The domain of fitting of noisy data is quite rich, be prepared to invest some serious time & effort. I myself am out of form in this, but in the past I used various statistical fitting methods as well as Fourier transform (FFT). Wikipedia is a good start

• If you fit a polynomial of order k to the data, you are assuming that the underlying market moves in this fashion. why should the market move in this fashion. it won’t. at least not over longer periods of time. you may want to just use linear, quadratic, or perhaps cubic forecasts for the next time step to get some direction which way things would go but not much more than that. also, why would you want to use 20 price points for fitting, why not 10 or 30 or a variable lookback period.

• I expect that your points will be modelled by a trend plus a noise. By its nature it is not possible to forecast noise, expecially with a polynomial because of the oscillating nature of this kind of interpolation. Instead I think you can try to guess the future trend – average value – by using a smoothing function. Fft others have mentioned is one powerful way to do it – thats filtering out high frequency noise exactly. The point is that predictions will not always be correct because of the noise, but if you are performing correct predictions *on average*, by betting on many of them you will be winning on average.
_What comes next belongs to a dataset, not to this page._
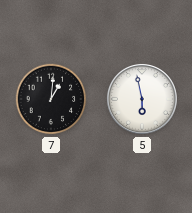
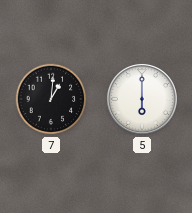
5: 5:58 -> 6:00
think you can try to use Genetic Algorithms (GA), see polynomial chromosome. The advantage of GA is that it will find a sollution to your problem, but then you will have to interpret the result, in order to know WHY. It works great when you have complex data, where the conventional methods do not work.

Hope it helps. By the way, if you google for Polynomial GA, you will find many resources, however, the implementation of a Polynomial GA is trivial.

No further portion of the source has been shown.